● **Document understanding data**
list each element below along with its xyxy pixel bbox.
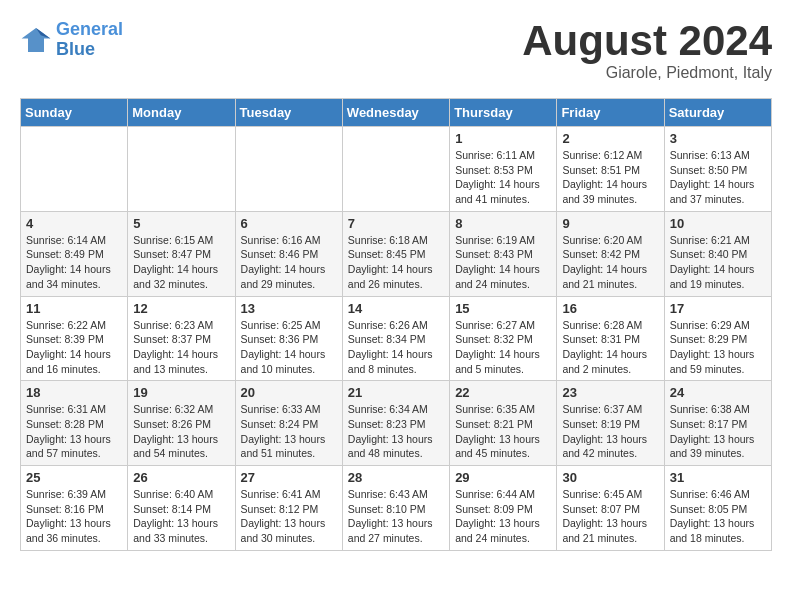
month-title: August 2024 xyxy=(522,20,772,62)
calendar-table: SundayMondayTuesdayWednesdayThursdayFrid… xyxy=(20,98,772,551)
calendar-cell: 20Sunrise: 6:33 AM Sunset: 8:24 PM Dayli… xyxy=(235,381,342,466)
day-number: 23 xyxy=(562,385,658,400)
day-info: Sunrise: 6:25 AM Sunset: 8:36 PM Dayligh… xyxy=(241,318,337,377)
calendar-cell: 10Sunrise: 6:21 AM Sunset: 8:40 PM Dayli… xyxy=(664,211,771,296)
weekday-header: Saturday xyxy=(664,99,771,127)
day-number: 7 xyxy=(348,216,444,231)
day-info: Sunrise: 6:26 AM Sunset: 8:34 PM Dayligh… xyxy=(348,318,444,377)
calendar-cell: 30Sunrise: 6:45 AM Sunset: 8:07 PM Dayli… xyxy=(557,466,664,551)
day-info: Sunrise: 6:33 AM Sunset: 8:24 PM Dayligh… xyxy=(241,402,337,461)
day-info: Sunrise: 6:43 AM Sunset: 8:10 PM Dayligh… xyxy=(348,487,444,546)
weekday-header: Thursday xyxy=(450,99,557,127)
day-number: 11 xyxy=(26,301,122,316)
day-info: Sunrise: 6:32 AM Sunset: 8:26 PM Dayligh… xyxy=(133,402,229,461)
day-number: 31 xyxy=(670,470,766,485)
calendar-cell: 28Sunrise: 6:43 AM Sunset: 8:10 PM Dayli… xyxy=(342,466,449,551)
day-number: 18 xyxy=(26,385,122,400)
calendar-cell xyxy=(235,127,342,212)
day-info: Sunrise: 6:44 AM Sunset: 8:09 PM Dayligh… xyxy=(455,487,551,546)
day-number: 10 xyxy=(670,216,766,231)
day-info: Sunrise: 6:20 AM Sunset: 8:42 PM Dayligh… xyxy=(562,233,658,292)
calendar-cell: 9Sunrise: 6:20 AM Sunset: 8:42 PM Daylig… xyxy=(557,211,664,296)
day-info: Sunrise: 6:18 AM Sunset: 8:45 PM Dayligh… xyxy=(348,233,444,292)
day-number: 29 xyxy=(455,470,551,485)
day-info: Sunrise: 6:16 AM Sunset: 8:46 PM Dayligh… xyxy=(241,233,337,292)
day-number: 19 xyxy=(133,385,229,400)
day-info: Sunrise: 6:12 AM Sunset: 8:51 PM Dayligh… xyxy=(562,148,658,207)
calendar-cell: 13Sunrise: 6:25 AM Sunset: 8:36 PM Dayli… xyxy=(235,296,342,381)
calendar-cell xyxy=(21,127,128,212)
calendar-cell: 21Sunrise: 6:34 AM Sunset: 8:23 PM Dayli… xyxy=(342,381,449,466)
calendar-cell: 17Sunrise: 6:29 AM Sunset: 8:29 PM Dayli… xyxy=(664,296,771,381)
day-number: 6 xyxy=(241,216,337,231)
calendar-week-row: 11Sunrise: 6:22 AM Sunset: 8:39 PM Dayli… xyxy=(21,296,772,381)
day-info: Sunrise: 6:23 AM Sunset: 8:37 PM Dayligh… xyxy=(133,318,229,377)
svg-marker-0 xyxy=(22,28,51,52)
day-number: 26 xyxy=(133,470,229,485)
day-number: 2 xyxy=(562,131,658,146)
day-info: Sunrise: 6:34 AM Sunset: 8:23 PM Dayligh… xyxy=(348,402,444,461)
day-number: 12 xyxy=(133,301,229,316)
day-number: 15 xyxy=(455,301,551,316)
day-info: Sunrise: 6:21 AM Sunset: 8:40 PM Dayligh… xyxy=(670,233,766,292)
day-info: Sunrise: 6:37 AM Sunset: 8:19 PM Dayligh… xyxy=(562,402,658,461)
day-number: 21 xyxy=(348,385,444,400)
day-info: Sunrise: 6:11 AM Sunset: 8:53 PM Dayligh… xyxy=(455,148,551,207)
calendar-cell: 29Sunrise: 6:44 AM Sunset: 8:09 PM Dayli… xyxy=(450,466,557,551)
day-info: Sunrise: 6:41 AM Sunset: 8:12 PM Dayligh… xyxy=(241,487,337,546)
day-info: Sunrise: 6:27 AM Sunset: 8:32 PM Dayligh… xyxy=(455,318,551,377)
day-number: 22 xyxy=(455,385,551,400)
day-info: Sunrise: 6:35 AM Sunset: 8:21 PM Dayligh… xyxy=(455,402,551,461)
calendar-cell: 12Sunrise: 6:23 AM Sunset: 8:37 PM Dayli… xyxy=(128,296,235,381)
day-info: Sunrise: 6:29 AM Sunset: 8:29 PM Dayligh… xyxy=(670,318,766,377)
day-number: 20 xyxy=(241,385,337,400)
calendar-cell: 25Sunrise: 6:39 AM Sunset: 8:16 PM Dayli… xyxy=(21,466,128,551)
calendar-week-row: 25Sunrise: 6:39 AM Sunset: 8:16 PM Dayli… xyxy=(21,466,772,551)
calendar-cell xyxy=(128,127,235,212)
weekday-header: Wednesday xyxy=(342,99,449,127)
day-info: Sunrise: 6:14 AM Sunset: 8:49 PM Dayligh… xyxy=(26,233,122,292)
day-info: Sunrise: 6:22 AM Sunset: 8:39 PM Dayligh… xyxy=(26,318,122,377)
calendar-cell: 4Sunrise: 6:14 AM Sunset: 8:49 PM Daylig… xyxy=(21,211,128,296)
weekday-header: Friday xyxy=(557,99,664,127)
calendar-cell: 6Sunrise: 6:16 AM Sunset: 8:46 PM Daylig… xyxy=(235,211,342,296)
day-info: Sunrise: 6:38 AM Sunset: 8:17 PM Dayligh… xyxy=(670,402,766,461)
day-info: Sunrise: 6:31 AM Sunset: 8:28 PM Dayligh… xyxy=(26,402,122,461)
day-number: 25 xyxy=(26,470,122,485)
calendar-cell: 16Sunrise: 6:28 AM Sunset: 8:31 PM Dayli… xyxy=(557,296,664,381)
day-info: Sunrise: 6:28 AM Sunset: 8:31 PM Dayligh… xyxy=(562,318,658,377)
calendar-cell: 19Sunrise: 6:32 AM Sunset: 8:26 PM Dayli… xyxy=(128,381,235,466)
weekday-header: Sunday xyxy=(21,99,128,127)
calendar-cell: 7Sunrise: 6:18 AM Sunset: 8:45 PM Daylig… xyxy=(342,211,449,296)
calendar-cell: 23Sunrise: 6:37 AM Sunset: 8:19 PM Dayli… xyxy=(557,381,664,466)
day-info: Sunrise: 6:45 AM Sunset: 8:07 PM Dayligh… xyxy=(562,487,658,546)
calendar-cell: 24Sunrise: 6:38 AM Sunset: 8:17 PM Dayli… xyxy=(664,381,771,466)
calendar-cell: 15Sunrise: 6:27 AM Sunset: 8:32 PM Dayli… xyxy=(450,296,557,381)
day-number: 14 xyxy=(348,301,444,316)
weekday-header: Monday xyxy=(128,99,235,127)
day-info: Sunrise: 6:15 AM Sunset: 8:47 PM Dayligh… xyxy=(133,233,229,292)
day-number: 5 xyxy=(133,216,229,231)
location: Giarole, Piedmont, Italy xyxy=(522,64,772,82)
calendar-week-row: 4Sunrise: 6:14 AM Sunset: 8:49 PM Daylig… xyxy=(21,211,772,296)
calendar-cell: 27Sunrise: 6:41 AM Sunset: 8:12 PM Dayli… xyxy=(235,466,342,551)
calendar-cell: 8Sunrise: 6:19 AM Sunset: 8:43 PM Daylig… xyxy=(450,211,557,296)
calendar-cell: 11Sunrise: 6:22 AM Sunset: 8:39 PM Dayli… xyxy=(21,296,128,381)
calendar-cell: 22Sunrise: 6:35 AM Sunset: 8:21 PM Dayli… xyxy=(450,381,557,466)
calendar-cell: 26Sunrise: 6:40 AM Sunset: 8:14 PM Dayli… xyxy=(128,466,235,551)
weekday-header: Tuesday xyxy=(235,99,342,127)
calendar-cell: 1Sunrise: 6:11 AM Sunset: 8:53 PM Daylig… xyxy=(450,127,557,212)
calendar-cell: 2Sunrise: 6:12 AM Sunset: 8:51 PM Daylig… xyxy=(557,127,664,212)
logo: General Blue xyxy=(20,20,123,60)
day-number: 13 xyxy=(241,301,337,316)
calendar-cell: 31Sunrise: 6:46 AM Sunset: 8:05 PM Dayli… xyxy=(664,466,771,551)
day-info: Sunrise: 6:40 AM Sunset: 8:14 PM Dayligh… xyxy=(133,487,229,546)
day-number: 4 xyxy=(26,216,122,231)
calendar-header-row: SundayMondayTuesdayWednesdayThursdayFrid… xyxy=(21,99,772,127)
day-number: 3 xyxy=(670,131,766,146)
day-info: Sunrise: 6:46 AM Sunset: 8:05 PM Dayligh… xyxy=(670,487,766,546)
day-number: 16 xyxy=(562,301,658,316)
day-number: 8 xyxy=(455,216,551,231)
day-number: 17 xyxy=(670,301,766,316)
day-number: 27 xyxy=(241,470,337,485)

--

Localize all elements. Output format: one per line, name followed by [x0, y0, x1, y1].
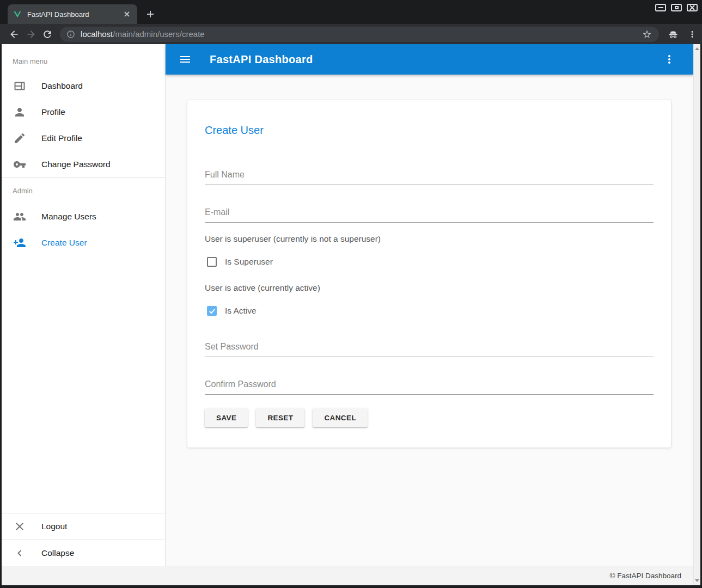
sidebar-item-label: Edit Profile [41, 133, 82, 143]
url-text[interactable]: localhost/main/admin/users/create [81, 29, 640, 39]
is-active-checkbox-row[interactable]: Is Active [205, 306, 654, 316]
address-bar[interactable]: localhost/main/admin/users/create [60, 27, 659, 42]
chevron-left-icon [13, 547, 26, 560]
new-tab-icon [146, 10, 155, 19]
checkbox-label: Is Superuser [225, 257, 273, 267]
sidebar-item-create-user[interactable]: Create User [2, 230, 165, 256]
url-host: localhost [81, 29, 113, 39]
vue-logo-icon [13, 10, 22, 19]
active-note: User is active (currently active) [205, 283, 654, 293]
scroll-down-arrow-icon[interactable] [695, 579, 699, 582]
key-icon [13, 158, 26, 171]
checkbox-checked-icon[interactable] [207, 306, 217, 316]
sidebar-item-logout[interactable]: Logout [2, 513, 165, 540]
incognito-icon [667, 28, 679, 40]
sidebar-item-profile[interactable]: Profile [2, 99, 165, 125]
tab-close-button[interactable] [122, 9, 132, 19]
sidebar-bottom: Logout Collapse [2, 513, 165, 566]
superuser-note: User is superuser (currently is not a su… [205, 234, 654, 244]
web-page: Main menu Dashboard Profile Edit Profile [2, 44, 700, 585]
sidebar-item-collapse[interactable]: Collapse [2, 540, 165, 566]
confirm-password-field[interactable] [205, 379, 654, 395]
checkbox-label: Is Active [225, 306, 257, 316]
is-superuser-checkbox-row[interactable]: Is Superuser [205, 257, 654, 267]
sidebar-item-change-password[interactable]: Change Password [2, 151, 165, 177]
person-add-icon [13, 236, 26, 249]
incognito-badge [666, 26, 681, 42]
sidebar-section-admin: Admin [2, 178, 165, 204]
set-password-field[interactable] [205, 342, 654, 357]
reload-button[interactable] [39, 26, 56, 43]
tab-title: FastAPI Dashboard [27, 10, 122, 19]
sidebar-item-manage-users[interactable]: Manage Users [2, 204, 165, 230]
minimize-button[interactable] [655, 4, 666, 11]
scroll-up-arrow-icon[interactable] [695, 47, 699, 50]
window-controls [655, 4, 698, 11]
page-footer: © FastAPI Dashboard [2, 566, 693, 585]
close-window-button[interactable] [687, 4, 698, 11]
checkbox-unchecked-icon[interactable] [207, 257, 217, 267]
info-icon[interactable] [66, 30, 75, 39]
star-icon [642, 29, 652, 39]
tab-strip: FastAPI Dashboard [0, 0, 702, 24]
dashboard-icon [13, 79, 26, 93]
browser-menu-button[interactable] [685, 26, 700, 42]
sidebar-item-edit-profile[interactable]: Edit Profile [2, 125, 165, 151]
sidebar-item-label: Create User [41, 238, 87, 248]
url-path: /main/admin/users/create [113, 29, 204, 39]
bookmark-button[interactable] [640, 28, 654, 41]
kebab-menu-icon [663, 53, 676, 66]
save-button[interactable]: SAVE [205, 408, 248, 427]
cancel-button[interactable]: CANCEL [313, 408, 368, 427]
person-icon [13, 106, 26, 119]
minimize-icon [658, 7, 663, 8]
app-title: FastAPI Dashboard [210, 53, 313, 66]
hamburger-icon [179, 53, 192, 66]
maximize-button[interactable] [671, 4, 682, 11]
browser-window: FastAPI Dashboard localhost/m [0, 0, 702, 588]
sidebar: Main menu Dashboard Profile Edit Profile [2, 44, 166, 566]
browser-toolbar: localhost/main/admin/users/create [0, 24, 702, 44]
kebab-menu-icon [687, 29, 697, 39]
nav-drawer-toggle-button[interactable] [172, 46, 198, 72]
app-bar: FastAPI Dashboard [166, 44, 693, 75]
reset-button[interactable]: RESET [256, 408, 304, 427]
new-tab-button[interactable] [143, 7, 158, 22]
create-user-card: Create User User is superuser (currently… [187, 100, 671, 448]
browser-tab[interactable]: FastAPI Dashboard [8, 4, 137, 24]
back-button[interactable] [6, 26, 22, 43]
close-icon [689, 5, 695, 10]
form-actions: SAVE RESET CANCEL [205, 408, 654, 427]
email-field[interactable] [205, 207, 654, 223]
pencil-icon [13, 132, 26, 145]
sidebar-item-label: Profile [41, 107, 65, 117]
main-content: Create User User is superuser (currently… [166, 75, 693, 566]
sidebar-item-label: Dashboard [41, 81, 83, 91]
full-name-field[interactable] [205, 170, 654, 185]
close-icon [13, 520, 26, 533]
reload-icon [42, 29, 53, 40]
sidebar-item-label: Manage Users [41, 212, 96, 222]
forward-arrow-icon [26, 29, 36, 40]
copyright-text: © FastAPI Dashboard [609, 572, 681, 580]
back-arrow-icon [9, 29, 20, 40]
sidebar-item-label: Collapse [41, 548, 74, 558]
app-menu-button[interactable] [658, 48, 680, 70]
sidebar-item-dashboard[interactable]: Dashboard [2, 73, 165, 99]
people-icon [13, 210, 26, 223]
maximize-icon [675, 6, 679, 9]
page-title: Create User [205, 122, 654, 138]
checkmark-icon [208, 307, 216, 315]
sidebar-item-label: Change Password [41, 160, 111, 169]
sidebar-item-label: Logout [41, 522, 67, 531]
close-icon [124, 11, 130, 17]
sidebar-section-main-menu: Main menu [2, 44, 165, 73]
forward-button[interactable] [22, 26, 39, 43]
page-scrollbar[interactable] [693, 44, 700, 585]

● **Description of the task**
Your task is to copy every line in the entries that holds the string "maximize".

● **Answer to this task**
maximize-button[interactable] [671, 4, 682, 11]
maximize-icon [675, 6, 679, 9]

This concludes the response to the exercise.